FastGECToR

August 2, 2023 · View on GitHub

1. Introduction

A faster and simpler implementation of GECToR – Grammatical Error Correction: Tag, Not Rewrite with amp and distributed support by deepspeed.

Note: To make it faster and more readable, we remove allennlp dependencies and reconstruct related codes.

2. Requirements

Install Pytorch with cuda support pip3 install torch torchvision torchaudio --index-url https://download.pytorch.org/whl/cu118
Install NVIDIA-Apex with CUDA and C++ extensions
Install the rest packages with pip install -r ./requirements.txt

3. Data Processing

Tokenize your data (one sentence per line, split words by space)
Generate edits from parallel sents bash scripts/prepare_data.sh
(Optional) Define your own target vocab (data/vocabulary/labels.txt)

4. Configuration

We use deepspeed configs to support distributed training and fp16/bf16 data types. Please refer to the deepspeed config-json for more details.
We use max_num_tokens to limit the max length of a sequence after tokenization instead of max_len (in word level) as it's not aligned with the length of input_ids and might be misleading.
--segmented 1 should be used if your input file has spaces between words. If it's set to 0, it will split words by char.

5. Training

Edit deepspeed_config.json according to your config params. Edit deepspeed_config.json according to your config params. lr, train_batch_size, gradient_accumulation_steps will be inherited from deepspeed config file.

bash scripts/train.sh

* Performance Tuning

Suppose you want to train a GECToR model with bert-base-uncased (with 110M params), and the max seq len is set to 256 for all cases. There’re some configurations you may need to consider in order to achieve better performance / efficiency.
The basic config is to use single GPU without any tricks. Then you may get the following statistics.
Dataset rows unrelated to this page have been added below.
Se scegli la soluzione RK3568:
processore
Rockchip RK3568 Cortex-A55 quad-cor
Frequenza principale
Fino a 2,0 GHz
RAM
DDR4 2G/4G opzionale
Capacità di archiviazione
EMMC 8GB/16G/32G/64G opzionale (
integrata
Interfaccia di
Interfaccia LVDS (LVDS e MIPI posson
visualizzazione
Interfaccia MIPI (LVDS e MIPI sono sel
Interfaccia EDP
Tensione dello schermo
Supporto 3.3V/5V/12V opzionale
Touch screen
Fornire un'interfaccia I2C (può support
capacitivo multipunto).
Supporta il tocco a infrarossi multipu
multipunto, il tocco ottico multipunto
global batch size n_gpus MaxMemAllocated (CUDA) GPU Mem Usage (NVIDIA-SMI)
8 1 3.3GB 5880MiB
16 1 5.33GB 7610MiB
32 1 9.28GB 11712MiB
64 1 17.28GB 20344MiB
128 1 33.25GB 36654MiB
256 1 65.21GB 69864MiB

global batch size	n_gpus	MaxMemAllocated (CUDA)	GPU Mem Usage (NVIDIA-SMI)
8	1	3.3GB	5880MiB
16	1	5.33GB	7610MiB
32	1	9.28GB	11712MiB
64	1	17.28GB	20344MiB
128	1	33.25GB	36654MiB
256	1	65.21GB	69864MiB

As you can see, The max batch size you can set is limited by the GPU memory allocation. The simplest way to get a larger batch size is to use gradient accumulation, which accumulates the gradients several steps and update at a given interval. In this case, you can reduce the memory usage a lot.
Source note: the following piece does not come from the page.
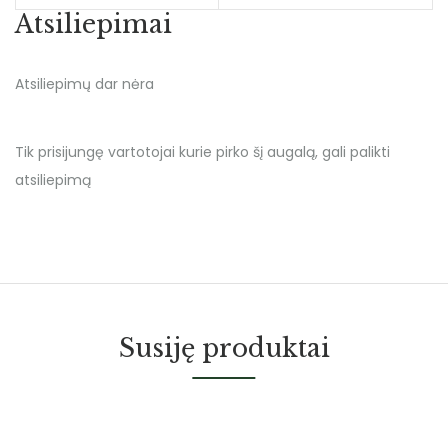
Atsiliepimai
Atsiliepimų dar nėra
Tik prisijungę vartotojai kurie pirko šį augalą, gali palikti
atsiliepimą
Susiję produktai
global batch size	effective batch size	gradient accumulation steps	n_gpus	MaxMemAllocated (CUDA)	GPU Mem Usage (NVIDIA-SMI)
256	256	1	1	65.21GB	69864MiB
256	128	2	1	33.68GB	36654MiB
256	64	4	1	17.71GB	20152MiB
256	32	8	1	9.7GB	12344MiB
256	16	16	1	5.76GB	8018MiB
256	8	32	1	3.72GB	5872MiB

Another way to train with a large batch size is to use data parallel strategy, which make model replicas and data batch slices across DP ranks to alleviate the memory consumed per GPU.

global batch size n_gpus MaxMemAllocated (CUDA) Per GPU Mem Usage (NVIDIA-SMI)
256 1 65.21GB 69864MiB
256 2 33.25GB 37038MiB
256 4 17.28GB 21160MiB
256 8 9.28GB 12616MiB

global batch size	n_gpus	MaxMemAllocated (CUDA)	Per GPU Mem Usage (NVIDIA-SMI)
256	1	65.21GB	69864MiB
256	2	33.25GB	37038MiB
256	4	17.28GB	21160MiB
256	8	9.28GB	12616MiB

It’s also possible to further reduce the memory usage. For example, you can use FP16 data types for training efficiently at the cost of lower precision. Furthermore, deepspeed’s zero optimizations can also be used alone / together in distributed training. Note that for small models, higher zero stages may not help. For most cases, zero1 (optimizer states partitioning) is enough.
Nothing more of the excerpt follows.